Mission Creep. While non-profit organizations have long learned from business, now businesses are “importing non-profit practices.” The result is that business schools are encouraging the insertion of “stakeholder perspectives into strategic plans” and “investing in initiatives that produce societal benefits.”

Business schools also advocate public policies, such as dealing with inequality or environmental protection. The names of new programs confirm that. Consider Stanford’s Center for Social Innovation, the University of Michigan’s Erb Institute for Global Sustainable Enterprise, and Wharton’s Business and Public Policy Initiative.

Doing Well by Doing Good. The idea is that businesses should provide certain benefits to society while also earning a profit. So they elevate environmental protection, “sustainability,” or “wellness.”

But such policies can make companies non-competitive. Simons gives Wal-Mart as an example. It tried to meet the demands of environmental groups and “go green,” with smaller packages and by reducing landfill waste. But Wal-Mart saw sales fall for seven quarters—and, according to Simons, decided to go back to its core business of providing low prices to the consumer. 

Quest for Enlightenment. To erase their image as “greedy capitalists,” business executives are trying to become more of a profession, like doctors and lawyers. They advocate high standards of quality and preservation of the “dignity of the profession.”

At Harvard Business School, students are urged to take the “MBA oath,” which includes such statements as: “I will…refrain from unfair competition or business practices harmful to society…protect the right of future generations to advance their standard of living and enjoy a healthy planet…and create sustainable and inclusive prosperity.”
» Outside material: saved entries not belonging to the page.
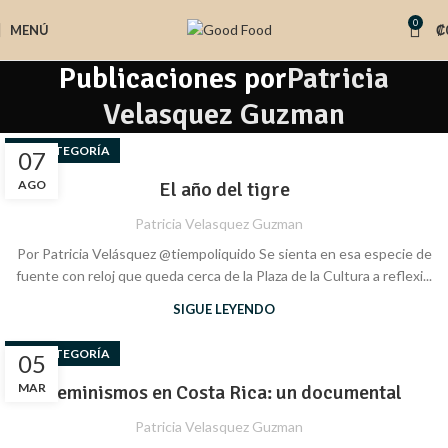
0
MENÚ
₡
Publicaciones por
Patricia
Velasquez Guzman
SIN CATEGORÍA
07
AGO
El año del tigre
Patricia Velasquez Guzman
Por Patricia Velásquez @tiempoliquido Se sienta en esa especie de
fuente con reloj que queda cerca de la Plaza de la Cultura a reflexi...
SIGUE LEYENDO
SIN CATEGORÍA
05
MAR
Feminismos en Costa Rica: un documental
Patricia Velasquez Guzman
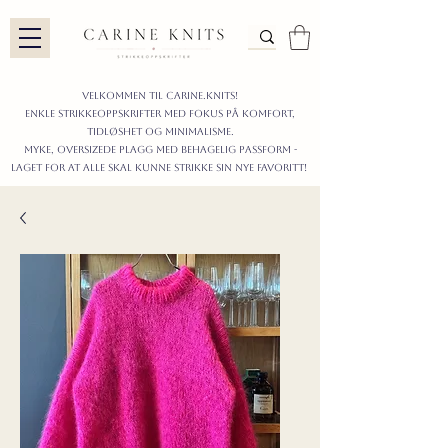
Velkommen til carine.knits!
enkle STRIKKEoppskrifter
MED FOKUS PÅ KOMFORT,
TIDLØShet OG MINIMALISme.
myke, oversizede plagg med behagelig passform -
LAGET FOR AT ALLE skal KUNNE strikke sIN nyE favoritt!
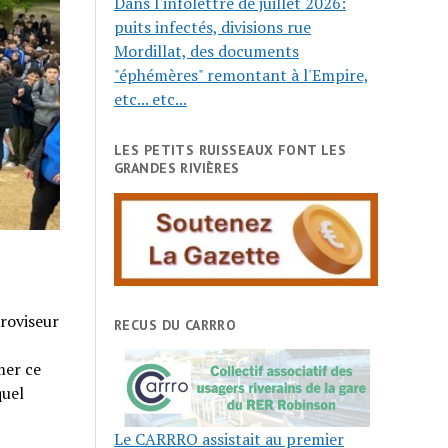
Dans l'infolettre de juillet 2026:
puits infectés, divisions rue
Mordillat, des documents
"éphémères" remontant à l'Empire,
etc... etc...
LES PETITS RUISSEAUX FONT LES
GRANDES RIVIÈRES
roviseur
RECUS DU CARRRO
mer ce
quel
Le CARRRO assistait au premier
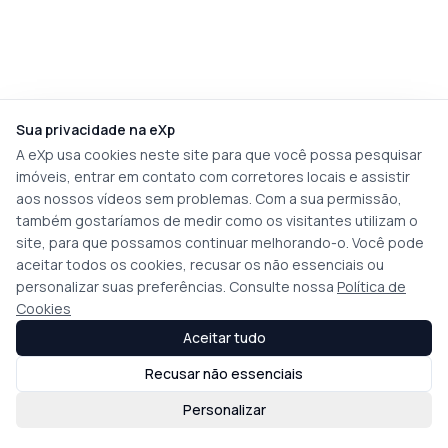
Sua privacidade na eXp
A eXp usa cookies neste site para que você possa pesquisar
imóveis, entrar em contato com corretores locais e assistir
aos nossos vídeos sem problemas. Com a sua permissão,
também gostaríamos de medir como os visitantes utilizam o
site, para que possamos continuar melhorando-o. Você pode
aceitar todos os cookies, recusar os não essenciais ou
personalizar suas preferências. Consulte nossa
Política de
Cookies
Aceitar tudo
Recusar não essenciais
Personalizar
But what is “unfair competition”? Criticizing competitors? Lowering prices? Simons warns that being a profession, like being a guild, strangles competition.

Finally, there is corporate social responsibility (CSR). To be socially responsible, corporations must take into account other things than profit. As an illustration, CSR includes “integrated reporting”—telling the public how the company has not just achieved profit but how it has served society and how has it protected the environment. 

To Simons, this new wave of reforms is shortsighted. He says that business schools should recognize that “the business of business schools is teaching business.” That means teaching how to devise and execute winning strategies. Instead, what schools may well be offering, he suggests, is a “recipe for losing the competitive race.”

But if Fred Smith is right—that “most business schools now argue that business should accept guilt, move toward corporate social responsibility”—it’s hard to include competitiveness in the course catalog. If you believe that your fundamental activity is illegitimate, how can you pursue it fervently?